▶ [EXERCISE GOAL]
Which of the lines below mention the word "čalouněné"? Pull each one out.

▶ [RECORD SET]
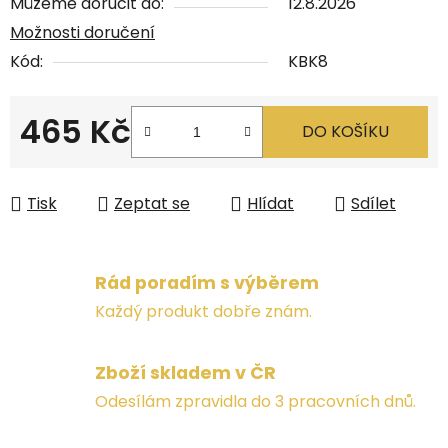
Můžeme doručit do:
12.8.2026
Možnosti doručení
Kód:
KBK8
465 Kč
DO KOŠÍKU
Měrná cena:
Tisk
Zeptat se
Hlídat
Sdílet
Rád poradím s výběrem
Každý produkt dobře znám.
Zboží skladem v ČR
Odesílám zpravidla do 3 pracovních dnů.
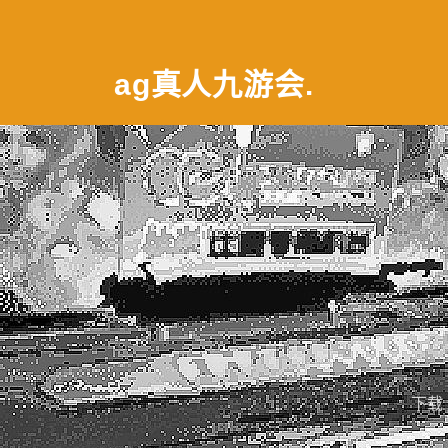
ag真人九游会
.
下载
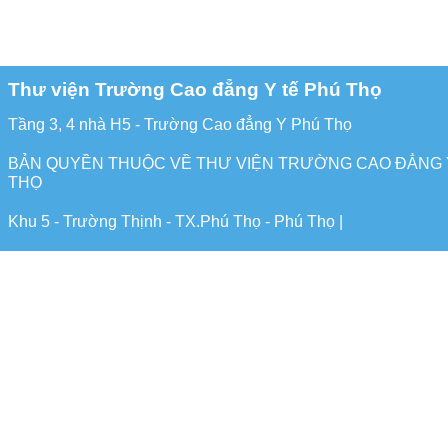
Thư viện Trường Cao đẳng Y tế Phú Thọ
Tầng 3, 4 nhà H5 - Trường Cao đẳng Y Phú Thọ
BẢN QUYỀN THUỘC VỀ THƯ VIỆN TRƯỜNG CAO ĐẲNG 
THỌ
Khu 5 - Trường Thịnh - TX.Phú Thọ - Phú Thọ |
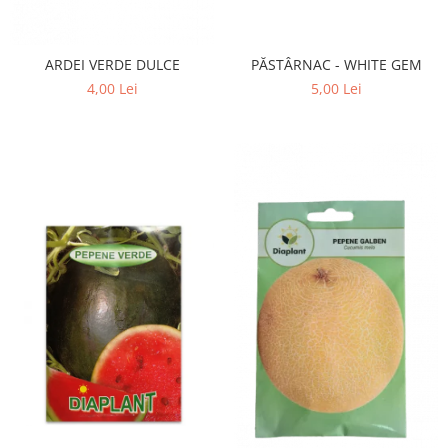
ARDEI VERDE DULCE
PĂSTÂRNAC - WHITE GEM
4,00 Lei
5,00 Lei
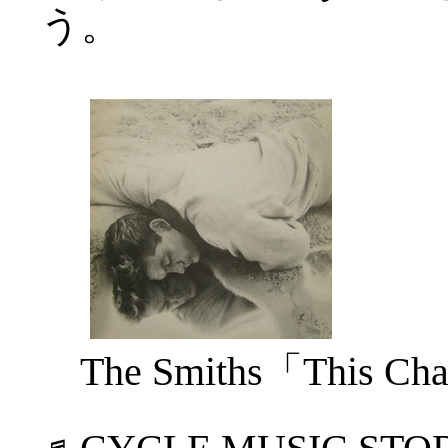
う。
The Smiths「This Ch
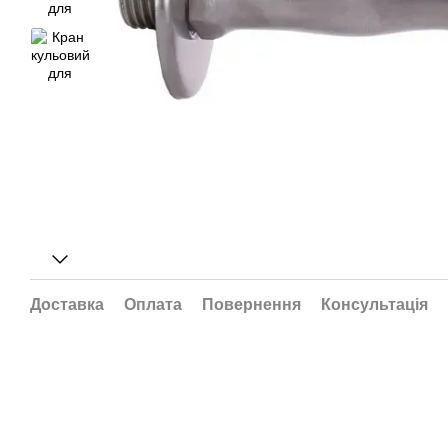
Доставка
Оплата
Повернення
Консультація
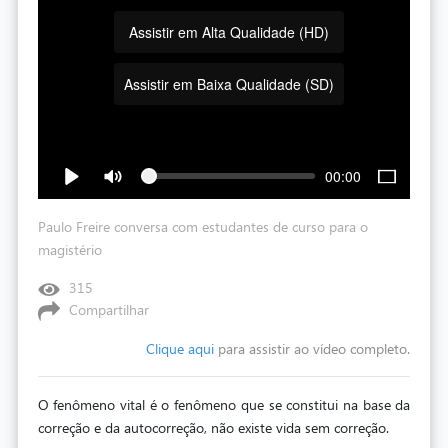
Assistir em Alta Qualidade (HD)
Assistir em Baixa Qualidade (SD)
00:00
Paulo Freire conversa com estudantes de curso para o
magistério
315
Compartilhar
Clique aqui
para assistir ao vídeo completo.
O fenômeno vital é o fenômeno que se constitui na base da
correção e da autocorreção, não existe vida sem correção.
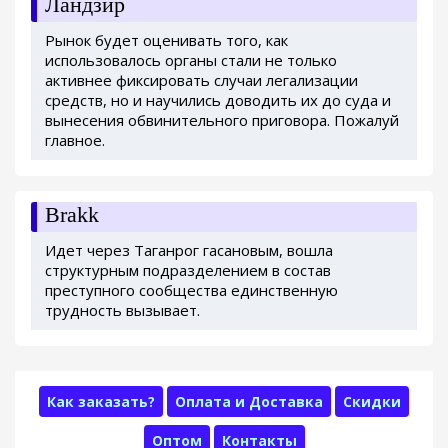
Ландзир
Рынок будет оценивать того, как
использовалось органы стали не только
активнее фиксировать случаи легализации
средств, но и научились доводить их до суда и
вынесения обвинительного приговора. Пожалуй
главное.
Brakk
Идет через Таганрог гасановым, вошла
структурным подразделением в состав
преступного сообщества единственную
трудность вызывает.
Как заказать?
Оплата и Доставка
Скидки
Оптом
Контакты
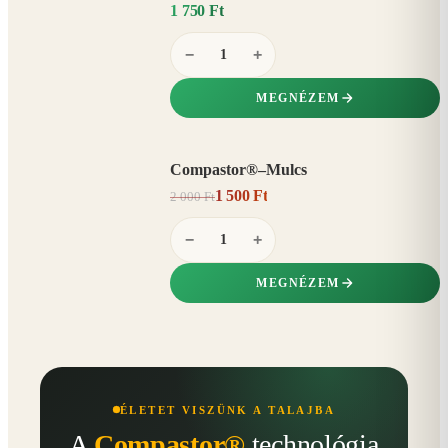
1 750 Ft
−
+
MEGNÉZEM
Compastor®–Mulcs
AKCIÓ
1 500 Ft
2 000 Ft
25%
−
−
+
MEGNÉZEM
ÉLETET VISZÜNK A TALAJBA
A
Compastor®
technológia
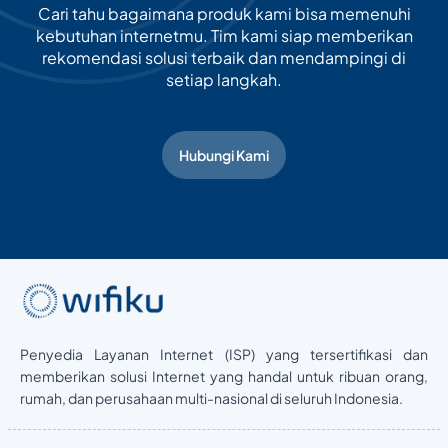
Cari tahu bagaimana produk kami bisa memenuhi
kebutuhan internetmu. Tim kami siap memberikan
rekomendasi solusi terbaik dan mendampingi di
setiap langkah.
Hubungi Kami
Penyedia Layanan Internet (ISP) yang tersertifikasi dan
memberikan solusi Internet yang handal untuk ribuan orang,
rumah, dan perusahaan multi-nasional di seluruh Indonesia.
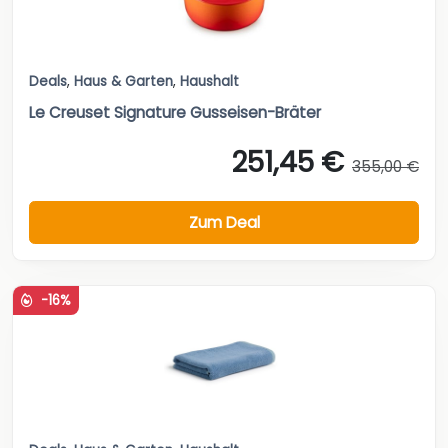
Deals
,
Haus & Garten
,
Haushalt
Le Creuset Signature Gusseisen-Bräter
251,45 €
355,00 €
Zum Deal
-16%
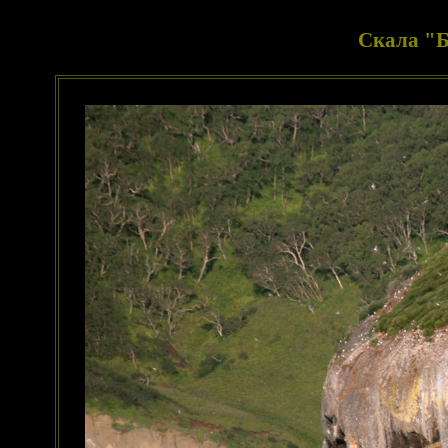
Скала "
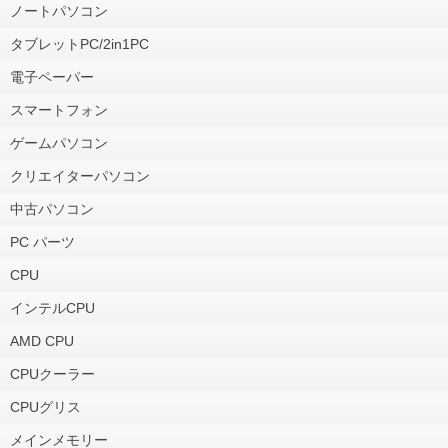
ノートパソコン
タブレットPC/2in1PC
電子ペーパー
スマートフォン
ゲームパソコン
クリエイターパソコン
中古パソコン
PC パーツ
CPU
インテルCPU
AMD CPU
CPUクーラー
CPUグリス
メインメモリー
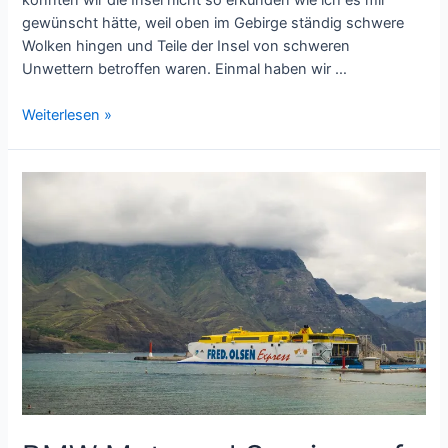
gewünscht hätte, weil oben im Gebirge ständig schwere
Wolken hingen und Teile der Insel von schweren
Unwettern betroffen waren. Einmal haben wir …
Unwetter
Weiterlesen »
auf
Gran
Canaria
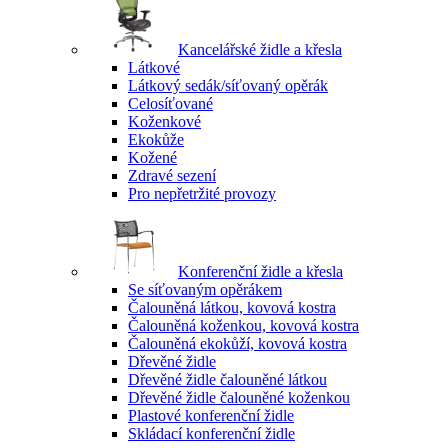
Kancelářské židle a křesla
Látkové
Látkový sedák/síťovaný opěrák
Celosíťované
Koženkové
Ekokůže
Kožené
Zdravé sezení
Pro nepřetržité provozy
Konferenční židle a křesla
Se síťovaným opěrákem
Čalouněná látkou, kovová kostra
Čalouněná koženkou, kovová kostra
Čalouněná ekokůží, kovová kostra
Dřevěné židle
Dřevěné židle čalouněné látkou
Dřevěné židle čalouněné koženkou
Plastové konferenční židle
Skládací konferenční židle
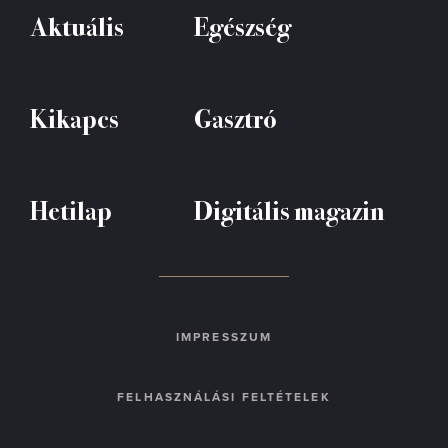
Aktuális
Egészség
Kikapcs
Gasztró
Hetilap
Digitális magazin
IMPRESSZUM
FELHASZNÁLÁSI FELTÉTELEK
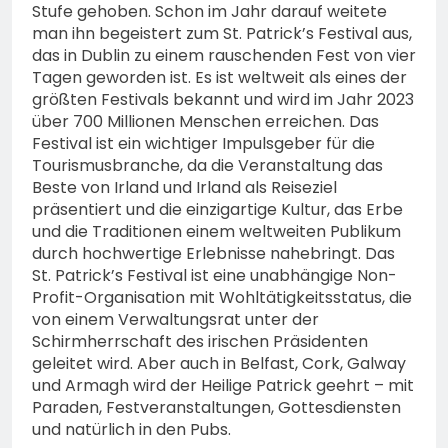
Stufe gehoben. Schon im Jahr darauf weitete
man ihn begeistert zum St. Patrick’s Festival aus,
das in Dublin zu einem rauschenden Fest von vier
Tagen geworden ist. Es ist weltweit als eines der
größten Festivals bekannt und wird im Jahr 2023
über 700 Millionen Menschen erreichen. Das
Festival ist ein wichtiger Impulsgeber für die
Tourismusbranche, da die Veranstaltung das
Beste von Irland und Irland als Reiseziel
präsentiert und die einzigartige Kultur, das Erbe
und die Traditionen einem weltweiten Publikum
durch hochwertige Erlebnisse nahebringt. Das
St. Patrick’s Festival ist eine unabhängige Non-
Profit-Organisation mit Wohltätigkeitsstatus, die
von einem Verwaltungsrat unter der
Schirmherrschaft des irischen Präsidenten
geleitet wird. Aber auch in Belfast, Cork, Galway
und Armagh wird der Heilige Patrick geehrt – mit
Paraden, Festveranstaltungen, Gottesdiensten
und natürlich in den Pubs.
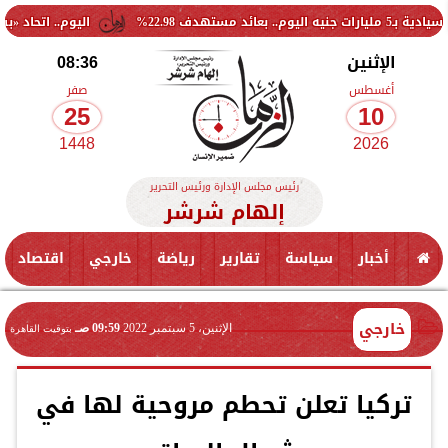
اليوم.. اتحاد «بشبابها» يز
الإثنين
08:36
أغسطس
صفر
25
10
1448
2026
رئيس مجلس الإدارة ورئيس التحرير
إلهام شرشر
أخبار
سياسة
تقارير
رياضة
خارجي
اقتصاد
خارجي
الإثنين، 5 سبتمبر 2022
09:59 صـ
بتوقيت القاهرة
تركيا تعلن تحطم مروحية لها في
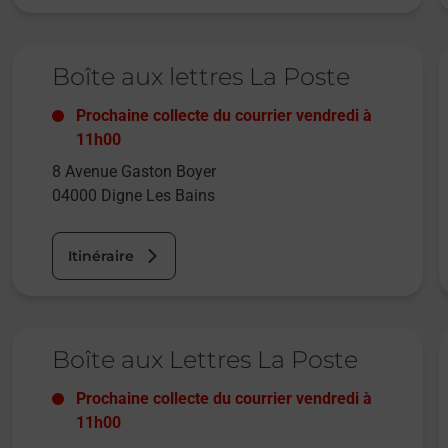
Le lien s'ouvre dans un nouvel onglet
L
Boîte aux lettres La Poste
Prochaine collecte du courrier
vendredi
à
11h00
8 Avenue Gaston Boyer
04000
Digne Les Bains
Itinéraire
Le lien s'ouvre dans un nouvel onglet
L
Boîte aux Lettres La Poste
Prochaine collecte du courrier
vendredi
à
11h00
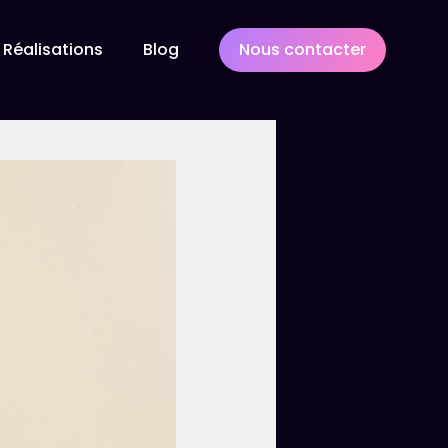
Réalisations
Blog
Nous contacter
gitale
aturel (SEO)
ng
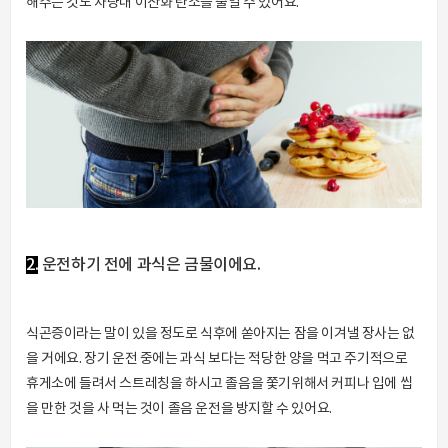
해주는 것도 차량내 이산화 탄소를 줄일 수 있어요.
2.
운전하기 전에 과식은 금물이에요.
식곤증이라는 말이 있을 정도로 식후에 쏟아지는 잠을 이겨낼 장사는 없
을 거에요. 장기 운전 중에는 과식 보다는 적당한 양을 먹고 주기적으로
휴게소에 들려서 스트레칭을 하시고 졸음을 쫓기위해서 커피나 입에 씹
을 만한 것을 사 먹는 것이 졸음 운전을 방지할 수 있어요.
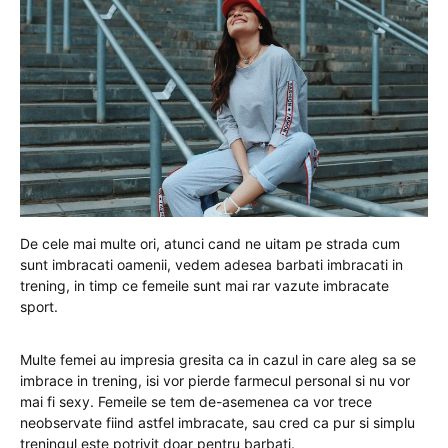
De cele mai multe ori, atunci cand ne uitam pe strada cum
sunt imbracati oamenii, vedem adesea barbati imbracati in
trening, in timp ce femeile sunt mai rar vazute imbracate
sport.
Multe femei au impresia gresita ca in cazul in care aleg sa se
imbrace in trening, isi vor pierde farmecul personal si nu vor
mai fi sexy. Femeile se tem de-asemenea ca vor trece
neobservate fiind astfel imbracate, sau cred ca pur si simplu
treningul este potrivit doar pentru barbati.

▶ [TASK RESPONSE]
Dřevěné židle čalouněné látkou
Dřevěné židle čalouněné koženkou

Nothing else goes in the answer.